This is a new study about CSA cases by University of Southern California and Cincinnati Children’s Hospital Medical Center, University of Cincinnati College
of Medicine.
It is an amazing summary of a rigorous, 23 year prospective, longitudinal study of sexually abused girls,
followed up through some of them having their own children.
ABSTRACT
This is a report on the research design and findings of a 23-year longitudinal
study of the impact of intrafamilial sexual abuse on female development.

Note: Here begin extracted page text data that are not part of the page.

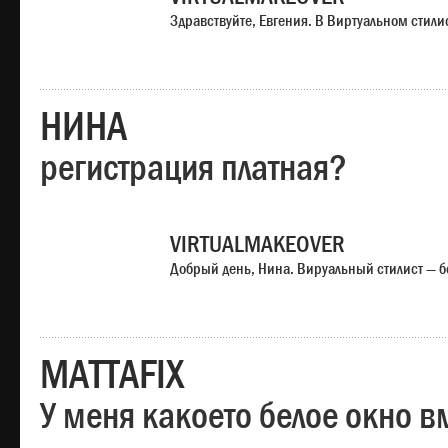
Здравствуйте, Евгения. В Виртуальном стили
НИНА
регистрация платная?
VIRTUALMAKEOVER
Добрый день, Нина. Вируальный стилист — б
MATTAFIX
У меня какоето белое окно вм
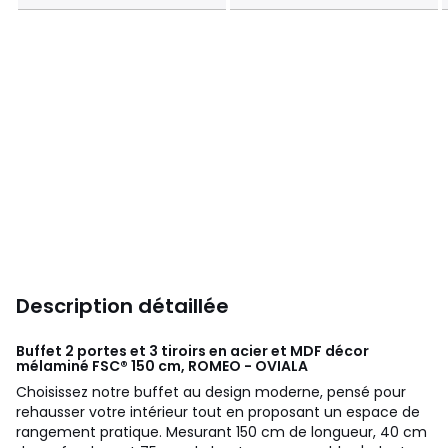
Description détaillée
Buffet 2 portes et 3 tiroirs en acier et MDF décor
mélaminé FSC® 150 cm, ROMEO - OVIALA
Choisissez notre buffet au design moderne, pensé pour
rehausser votre intérieur tout en proposant un espace de
rangement pratique. Mesurant 150 cm de longueur, 40 cm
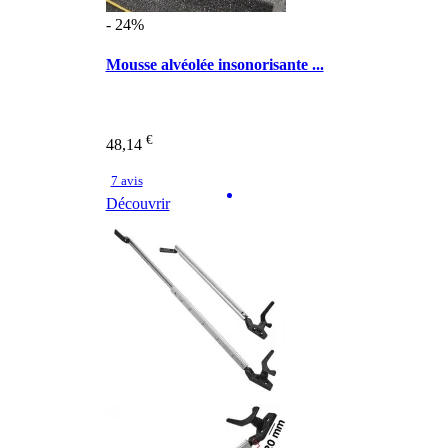
- 24%
Mousse alvéolée insonorisante ...
€
48,14
7 avis
Découvrir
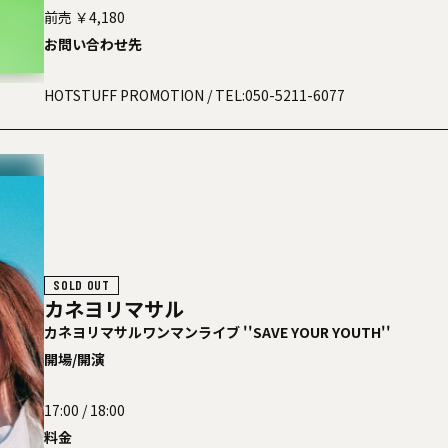
前売 ￥4,180
お問い合わせ先
HOTSTUFF PROMOTION
/ TEL:050-5211-6077
SOLD OUT
カネヨリマサル
カネヨリマサルワンマンライブ ''SAVE YOUR YOUTH''
開場/開演
17:00 / 18:00
料金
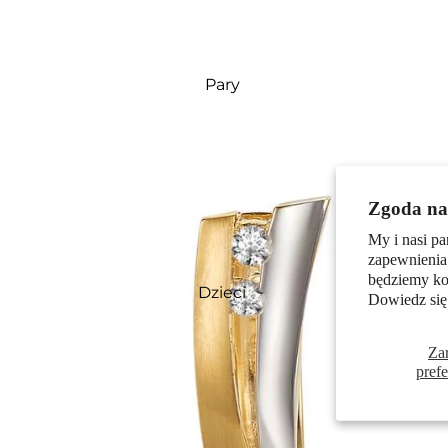
Pary
Zgoda na 
My i nasi pa
zapewnienia
będziemy kor
Dzieci
Dowiedz się
Za
pref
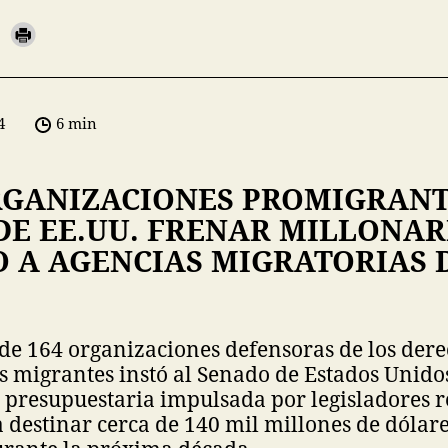
4
6 min
RGANIZACIONES PROMIGRANT
DE EE.UU. FRENAR MILLONAR
 A AGENCIAS MIGRATORIAS D
de 164 organizaciones defensoras de los derec
s migrantes instó al Senado de Estados Unido
 presupuestaria impulsada por legisladores 
destinar cerca de 140 mil millones de dólare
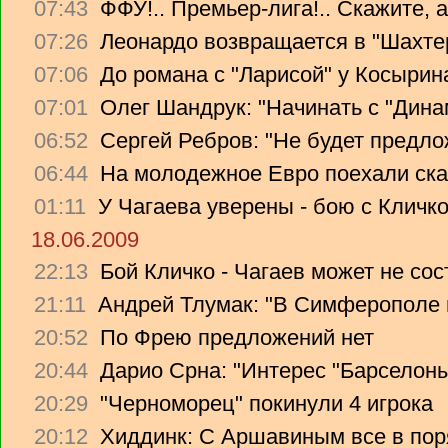
07:43
ФФУ!.. Премьер-лига!.. Скажите, 
07:26
Леонардо возвращается в "Шахте
07:06
До романа с "Ларисой" у Косырин
07:01
Олег Шандрук: "Начинать с "Дина
06:52
Сергей Ребров: "Не будет предло
06:44
На молодежное Евро поехали ска
01:11
У Чагаева уверены - бою с Кличко
18.06.2009
22:13
Бой Кличко - Чагаев может не сос
21:11
Андрей Тлумак: "В Симферополе н
20:52
По Фрею предложений нет
20:44
Дарио Срна: "Интерес "Барселоны"
20:29
"Черноморец" покинули 4 игрока
20:12
Хиддинк: С Аршавиным все в пор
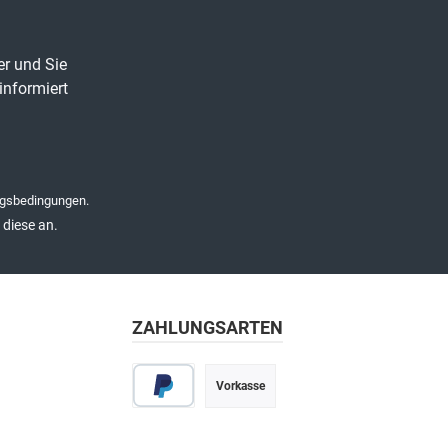
er und Sie
informiert
gsbedingungen
.
diese an.
ZAHLUNGSARTEN
Vorkasse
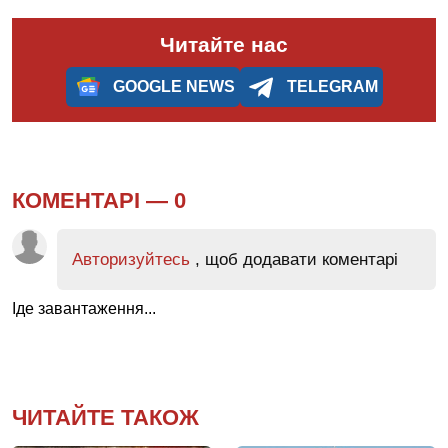
Читайте нас
GOOGLE NEWS
TELEGRAM
КОМЕНТАРІ —
0
Авторизуйтесь
, щоб додавати коментарі
Іде завантаження...
ЧИТАЙТЕ ТАКОЖ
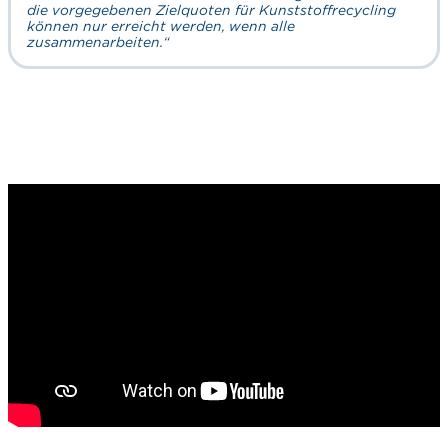
die vorgegebenen Zielquoten für Kunststoffrecycling
können nur erreicht werden, wenn alle
zusammenarbeiten.“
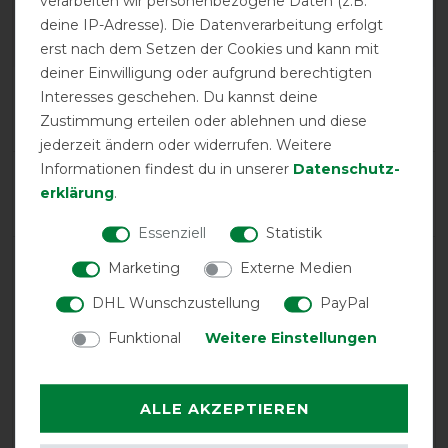
verarbeiten wir personenbezogene Daten (z.B.
Navy/Orange
deine IP-Adresse). Die Datenverarbeitung erfolgt
erst nach dem Setzen der Cookies und kann mit
deiner Einwilligung oder aufgrund berechtigten
Product Reviews
Interesses geschehen. Du kannst deine
5
Zustimmung erteilen oder ablehnen und diese
jederzeit ändern oder widerrufen. Weitere
Informationen findest du in unserer
Daten­schutz­
Product Rating
erklärung
.
4
/
5
Essenziell
Statistik
Marketing
Externe Medien
product experience
DHL Wunschzustellung
PayPal
Funktional
Weitere Einstellungen
calculated from 5 customer reviews
Positive
60%
ALLE AKZEPTIEREN
Neutral
20%
Negative
20%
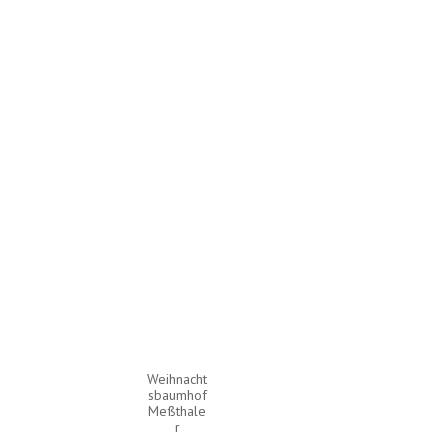
Weihnacht
sbaumhof
Meßthale
r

The conceptual framework integrated concepts of psychological
adjustment with theory regarding how psychobiological factors might
impact development. Participants included 6- to 16-year-old females with
substantiated sexual abuse and a demographically similar comparison
group. A cross-sequential design was used and six assessments have taken
place, with participants at median age 11 at the first assessment and
median age 25 at the sixth assessment. Mothers of participants took part
in the early assessments and offspring took part at the sixth
assessment. Results of many analyses, both within circumscribed
developmental stages and across development, indicated that sexually
abused females (on average) showed deleterious sequelae across a host of
biopsychosocial domains including: earlier onsets of puberty, cognitive
deficits, depression, dissociative symptoms, maladaptive sexual
development, hypothalamic–pituitary–adrenal attenuation, asymmetrical
stress responses, high rates of obesity, more major illnesses and
healthcare utilization, dropping out of high school, persistent
posttraumatic stress disorder, self-mutilation, Diagnostic and
Statistical Manual of Mental Disorders diagnoses, physical and sexual
revictimization, premature deliveries, teen motherhood, drug and alcohol
abuse, and domestic violence. Offspring born to abused mothers were at
increased risk for child maltreatment and overall maldevelopment. There
was also a pattern of considerable within group variability. Based on
this complex network of findings, implications for optimal treatments
are elucidated. Translational aspects of extending observational
research into clinical practice are discussed in terms that will likely
have a sustained impact on several major public health initiatives.